These insights indicate temporally greater accumulation of GABAergic neurons in caudal areas, which might be associated with their migratory route from subcortical regions via several streams [57, 58]. In particular, CGE-derived interneurons are shown to arrive earlier in caudal cortical regions compared to rostral regions [43]. Their further dispersion to more rostral areas may rely on repulsive signaling from other interneurons or attractive guidance cues secreted by glutamatergic neurons [57, 58]. If caudal areas provide attractive signals, migrating interneurons may be more likely to stop there, resulting in temporary accumulation. Future studies employing live imaging could further clarify how migration dynamics contribute to these subtype-specific gradients.

Programmed cell death of GAD67+ neurons peaks between P7 to P11, with CGE-derived cells possibly peaking slightly later (around P9), than MGE-derived cells [41, 44]. Extrapolating from these insights, we hypothesize that developmental apoptosis contributes to reducing the gradients later on. Notably, while our study focuses on early postnatal development, it does not exclude the possibility that 5-HT3AR interneurons maintain a persistent, though milder, gradient beyond P10.

Our observations of interneurons expressing cleaved caspase-3 at P5 exhibited greater apoptosis in deep cortical layers (∼50%) compared to only 15–20% in upper layers. This may reflect the characteristics of interneuron subtypes: the MGE-derived population primarily localizes in deep layers (>75%) and enters apoptosis earlier than CGE-derived interneurons, which settle mainly in upper layers (almost 100% in L1, about 50% in L2/3) [41, 43, 44, 59, 60]. Taken together, the gradients seem to arise from the caudal accumulation of GABAergic neurons, possibly due to migratory characteristics, with a more even distribution achieved later through apoptosis.

Rostral Barrel Cortex Exhibits Signatures of More Mature Network Activity

Cellular allocation serves as a basis for assembling neuronal circuits. Cortical network dynamics undergo substantial changes during early postnatal development [61], regulated by GABAergic neurons [23, 24, 62, 63]. With functional recordings, we showed that whisker stimulation elicited more advanced network signatures in the rostral barrel in comparison to the caudal barrel. Our longitudinal recordings showed an age-related decline in evoked amplitude, reflecting that lower amplitude associates with more advanced network activity maturation. These findings parallel observations in postnatal mice [64] and in human preterm EEG studies, which indicate developmental modifications in network activity [65, 66].

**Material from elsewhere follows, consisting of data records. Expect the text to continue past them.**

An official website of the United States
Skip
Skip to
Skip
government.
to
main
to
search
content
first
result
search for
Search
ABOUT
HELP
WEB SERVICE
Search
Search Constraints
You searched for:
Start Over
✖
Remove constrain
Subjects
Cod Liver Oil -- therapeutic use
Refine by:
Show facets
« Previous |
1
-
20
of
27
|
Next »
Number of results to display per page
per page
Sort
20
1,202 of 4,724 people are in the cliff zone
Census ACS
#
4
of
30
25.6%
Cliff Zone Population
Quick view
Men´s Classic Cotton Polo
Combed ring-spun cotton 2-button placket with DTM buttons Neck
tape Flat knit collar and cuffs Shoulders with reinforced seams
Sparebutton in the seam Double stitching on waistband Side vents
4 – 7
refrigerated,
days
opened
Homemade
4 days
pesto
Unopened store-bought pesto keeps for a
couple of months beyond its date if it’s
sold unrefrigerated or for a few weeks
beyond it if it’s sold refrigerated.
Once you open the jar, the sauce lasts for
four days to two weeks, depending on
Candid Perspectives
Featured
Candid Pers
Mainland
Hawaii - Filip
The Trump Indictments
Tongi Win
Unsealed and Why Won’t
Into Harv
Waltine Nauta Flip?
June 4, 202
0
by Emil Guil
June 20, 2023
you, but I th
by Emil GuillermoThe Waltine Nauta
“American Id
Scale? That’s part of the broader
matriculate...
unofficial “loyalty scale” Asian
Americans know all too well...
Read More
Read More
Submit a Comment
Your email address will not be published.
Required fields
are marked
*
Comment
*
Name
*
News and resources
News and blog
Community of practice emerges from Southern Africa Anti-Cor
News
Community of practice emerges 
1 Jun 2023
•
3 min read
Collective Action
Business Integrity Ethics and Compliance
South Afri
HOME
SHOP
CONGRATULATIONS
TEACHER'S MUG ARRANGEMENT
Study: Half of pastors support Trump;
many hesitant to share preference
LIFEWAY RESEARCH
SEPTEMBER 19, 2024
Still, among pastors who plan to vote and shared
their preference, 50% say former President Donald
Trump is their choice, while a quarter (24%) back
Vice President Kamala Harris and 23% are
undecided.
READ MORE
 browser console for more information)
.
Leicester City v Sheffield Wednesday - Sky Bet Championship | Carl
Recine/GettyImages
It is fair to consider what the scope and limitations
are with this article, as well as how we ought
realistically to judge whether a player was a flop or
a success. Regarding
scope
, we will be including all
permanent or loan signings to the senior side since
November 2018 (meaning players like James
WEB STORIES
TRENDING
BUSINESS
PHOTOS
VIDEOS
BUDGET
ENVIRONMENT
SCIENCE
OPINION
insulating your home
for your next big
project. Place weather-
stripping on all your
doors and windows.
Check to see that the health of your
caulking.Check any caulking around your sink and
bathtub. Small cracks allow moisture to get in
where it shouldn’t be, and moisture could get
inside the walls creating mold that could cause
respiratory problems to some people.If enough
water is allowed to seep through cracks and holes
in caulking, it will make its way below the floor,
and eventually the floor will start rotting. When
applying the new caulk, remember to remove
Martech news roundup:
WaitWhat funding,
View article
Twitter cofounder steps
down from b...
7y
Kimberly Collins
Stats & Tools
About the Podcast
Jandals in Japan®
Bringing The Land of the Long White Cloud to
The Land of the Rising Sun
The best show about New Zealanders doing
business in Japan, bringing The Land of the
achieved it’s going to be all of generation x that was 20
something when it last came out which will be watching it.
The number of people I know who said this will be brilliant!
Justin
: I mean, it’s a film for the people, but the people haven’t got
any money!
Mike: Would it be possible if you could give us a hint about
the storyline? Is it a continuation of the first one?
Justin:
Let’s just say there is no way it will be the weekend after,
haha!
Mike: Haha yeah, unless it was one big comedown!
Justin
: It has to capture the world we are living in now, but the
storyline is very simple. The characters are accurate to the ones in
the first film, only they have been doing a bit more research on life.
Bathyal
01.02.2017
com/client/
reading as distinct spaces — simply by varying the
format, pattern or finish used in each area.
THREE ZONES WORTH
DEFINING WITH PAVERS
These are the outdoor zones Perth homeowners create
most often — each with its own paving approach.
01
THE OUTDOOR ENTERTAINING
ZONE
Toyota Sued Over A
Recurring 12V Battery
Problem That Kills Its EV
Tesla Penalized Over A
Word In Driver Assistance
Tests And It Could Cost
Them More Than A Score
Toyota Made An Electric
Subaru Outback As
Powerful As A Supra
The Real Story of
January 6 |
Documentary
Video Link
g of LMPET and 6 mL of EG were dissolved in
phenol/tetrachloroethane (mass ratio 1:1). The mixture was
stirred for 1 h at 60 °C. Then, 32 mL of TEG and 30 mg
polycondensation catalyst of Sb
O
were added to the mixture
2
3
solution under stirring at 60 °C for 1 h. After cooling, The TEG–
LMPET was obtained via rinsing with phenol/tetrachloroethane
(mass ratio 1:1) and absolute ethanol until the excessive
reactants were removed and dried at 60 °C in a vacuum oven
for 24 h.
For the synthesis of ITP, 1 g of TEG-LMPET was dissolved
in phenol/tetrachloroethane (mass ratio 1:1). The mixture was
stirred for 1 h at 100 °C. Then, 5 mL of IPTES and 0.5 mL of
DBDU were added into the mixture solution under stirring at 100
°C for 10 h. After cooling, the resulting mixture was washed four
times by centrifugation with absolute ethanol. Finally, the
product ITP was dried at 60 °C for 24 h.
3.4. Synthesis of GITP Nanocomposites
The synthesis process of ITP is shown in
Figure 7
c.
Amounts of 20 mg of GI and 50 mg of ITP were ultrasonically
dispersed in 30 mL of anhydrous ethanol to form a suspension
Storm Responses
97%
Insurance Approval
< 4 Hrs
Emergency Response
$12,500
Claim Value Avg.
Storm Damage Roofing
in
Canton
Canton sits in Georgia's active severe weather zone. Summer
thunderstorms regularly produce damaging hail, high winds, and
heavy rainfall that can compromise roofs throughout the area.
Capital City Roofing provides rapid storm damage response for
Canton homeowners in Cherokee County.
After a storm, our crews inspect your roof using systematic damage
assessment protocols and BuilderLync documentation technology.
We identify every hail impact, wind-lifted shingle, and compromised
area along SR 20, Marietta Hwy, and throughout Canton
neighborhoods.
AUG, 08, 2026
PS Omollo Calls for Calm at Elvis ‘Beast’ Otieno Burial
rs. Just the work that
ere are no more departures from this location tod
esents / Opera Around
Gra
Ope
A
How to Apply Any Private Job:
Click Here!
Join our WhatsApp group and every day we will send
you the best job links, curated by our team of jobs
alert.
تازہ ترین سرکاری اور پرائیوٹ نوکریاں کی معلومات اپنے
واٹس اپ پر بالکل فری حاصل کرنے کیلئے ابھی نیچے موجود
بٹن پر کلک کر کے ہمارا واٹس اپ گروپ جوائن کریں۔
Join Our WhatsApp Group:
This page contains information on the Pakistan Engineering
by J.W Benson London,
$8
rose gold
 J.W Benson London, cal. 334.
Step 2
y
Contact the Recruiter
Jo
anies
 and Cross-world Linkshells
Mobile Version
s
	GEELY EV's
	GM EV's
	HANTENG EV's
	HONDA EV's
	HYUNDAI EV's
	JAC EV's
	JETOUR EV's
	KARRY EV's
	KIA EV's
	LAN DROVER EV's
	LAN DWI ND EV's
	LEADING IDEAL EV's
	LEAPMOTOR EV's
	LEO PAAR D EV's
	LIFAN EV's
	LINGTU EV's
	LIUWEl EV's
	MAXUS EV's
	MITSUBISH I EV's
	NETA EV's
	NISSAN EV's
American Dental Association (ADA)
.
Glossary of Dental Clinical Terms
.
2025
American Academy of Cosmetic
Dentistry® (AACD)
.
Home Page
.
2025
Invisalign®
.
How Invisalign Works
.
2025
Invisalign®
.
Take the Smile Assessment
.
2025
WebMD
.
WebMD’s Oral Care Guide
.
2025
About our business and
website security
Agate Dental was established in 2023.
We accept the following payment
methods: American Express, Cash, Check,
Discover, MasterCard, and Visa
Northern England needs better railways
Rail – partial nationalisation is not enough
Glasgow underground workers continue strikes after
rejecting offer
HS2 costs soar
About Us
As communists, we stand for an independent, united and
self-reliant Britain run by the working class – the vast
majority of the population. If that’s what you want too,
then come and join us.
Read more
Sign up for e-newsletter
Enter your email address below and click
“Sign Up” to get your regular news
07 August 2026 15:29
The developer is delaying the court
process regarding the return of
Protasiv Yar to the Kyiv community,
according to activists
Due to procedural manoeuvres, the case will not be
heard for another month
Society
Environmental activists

Lower evoked amplitude in the rostral barrel may reflect greater network decorrelation – a hallmark of cortical maturation – where fewer neurons are activated simultaneously [67, 68]. Previously, decorrelation has been demonstrated in the mouse prefrontal cortex already at the end of first postnatal week [69], although admittedly the most critical transition occurs during the second postnatal week, shown in several cortical areas [24, 67, 69]. However, since most studies focus on the peak of the transition, it remains possible that sparsification begins earlier.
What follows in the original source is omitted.